Universalised conceptions of human rights
In 2015, Human Rights Watch (HRW) highlighted a statement made by Duterte: “We’re the ninth safest city. How do you think I did it? How did I reach that title among the world’s safest cities? Kill them all [criminals].”
HRW noted that Duterte’s vision of “death” being the only punishment for criminals meant that he posed a “grave danger” to the safety of the citizens he was elected to protect.
The IPF spoke to Phelim Kine, Deputy Director (Asia Division) of HRW, to see whether universalised conceptions of human rights can be incorporated in the context of the Philippines.
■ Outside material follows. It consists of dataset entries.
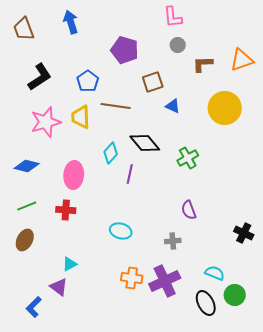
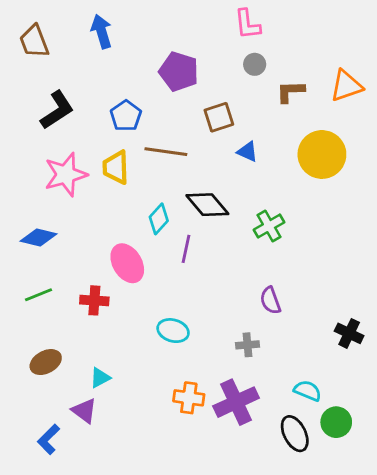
pink ellipse: (74, 175) -> (127, 263), moved, turned -36
brown ellipse: (25, 240) -> (46, 362), moved, turned 35

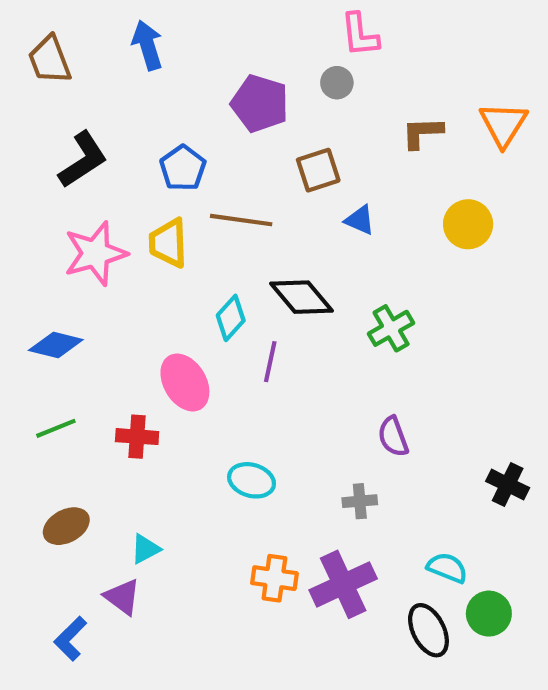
gray circle: (255, 64) -> (337, 83), moved
orange triangle: (346, 86) -> (503, 124), turned -39
yellow circle: (322, 154) -> (468, 224), size x0.7

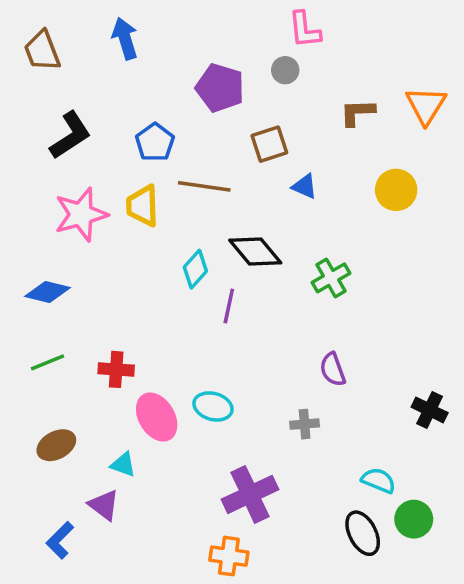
pink ellipse: (185, 382) -> (157, 417), moved
cyan triangle: (145, 549) -> (123, 465), turned 48
orange cross: (274, 578) -> (229, 556), moved
purple cross: (343, 584) -> (250, 494), moved

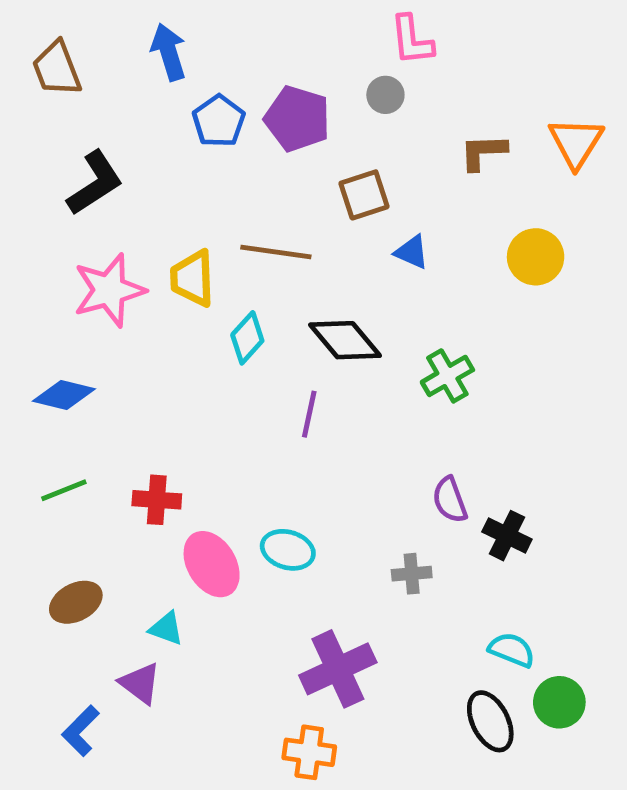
blue pentagon: (155, 142) -> (219, 121), moved
cyan diamond: (195, 269) -> (247, 338), moved
black cross: (430, 410) -> (507, 536), moved

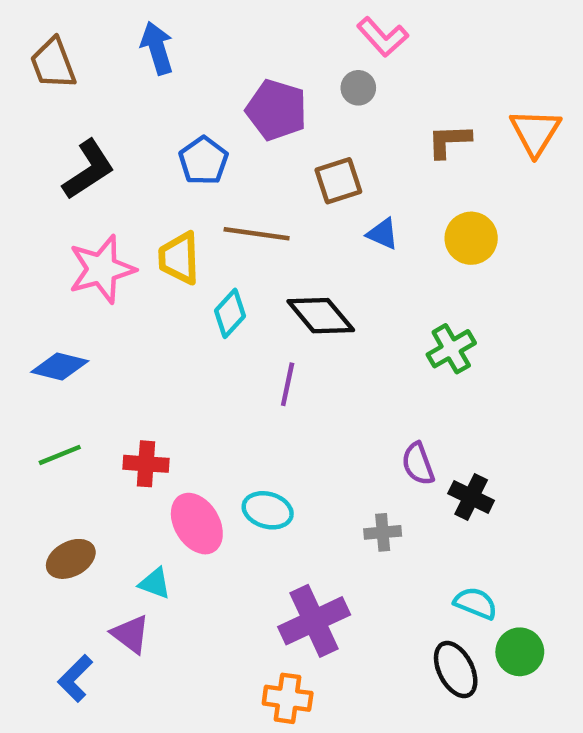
pink L-shape: (412, 40) -> (383, 37), turned -36
blue pentagon: (219, 121) -> (203, 161), moved
yellow circle: (536, 257) -> (471, 238), moved
green cross: (447, 376) -> (451, 349), moved

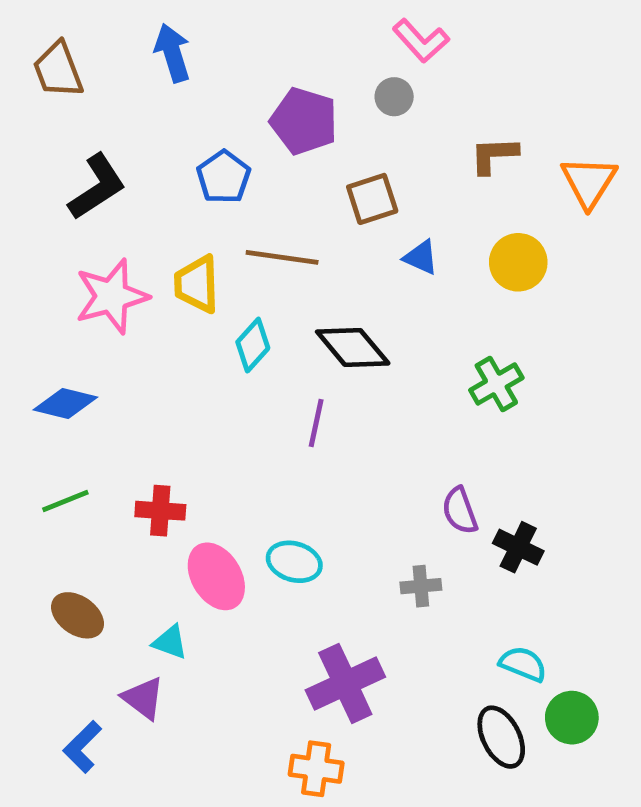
orange triangle: (535, 132) -> (589, 182), moved
brown ellipse: (71, 559) -> (78, 615), turned 63

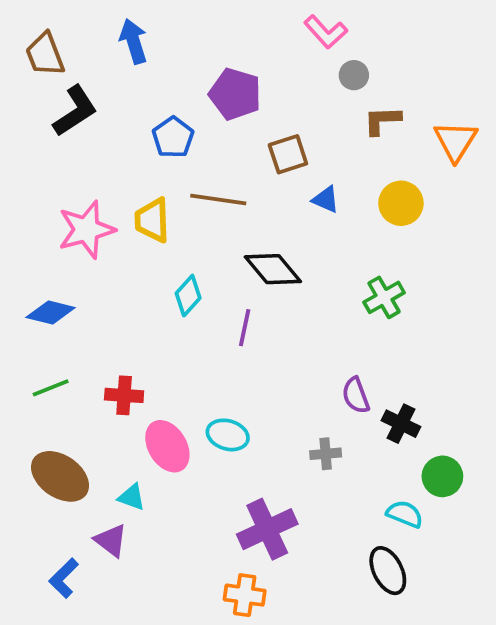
gray circle: (394, 97) -> (354, 75), moved
black L-shape: (97, 187) -> (75, 111), moved
cyan diamond: (253, 345) -> (188, 296), moved
brown ellipse: (78, 615) -> (60, 476), size x1.4
green circle: (572, 718) -> (442, 476), moved

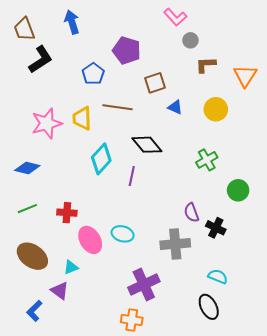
cyan diamond: (188, 296) -> (101, 159), size x1.4
gray cross: (326, 454) -> (175, 244), size x1.8
green circle: (442, 476) -> (238, 190), moved
cyan triangle: (132, 497) -> (71, 267), turned -42

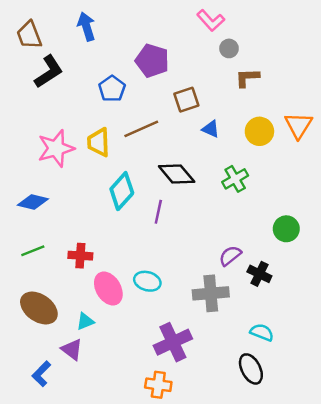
orange triangle: (245, 76) -> (298, 125), moved
brown line: (117, 107) -> (141, 129), turned -32
green cross: (207, 160) -> (235, 179), moved
purple semicircle: (191, 213) -> (230, 256), turned 72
Allowing such killings to occur with impunity is causing serious harm to the criminal suspects’ right to “innocence before trial,” explained Phelim. He added that it empowers others – both state and non-state actors – to exploit the system for personal reasons, such as pay-per-hit profit incentives. He said:
“Any action by government security forces in the Philippines or elsewhere which violates due legal process and universal rights of freedoms is unacceptable. It creates bypasses and demeans the mechanisms designed to protect people from unlawful predations by the state.”
Duterte’s “deterrence theory” limits fair trial rights and adherence to due process. It also creates several other problems in judicial and state mechanisms. For example, increased targeted killings by the DDS has resulted in people being killed only on suspicion of alleged criminality or mistaken identity.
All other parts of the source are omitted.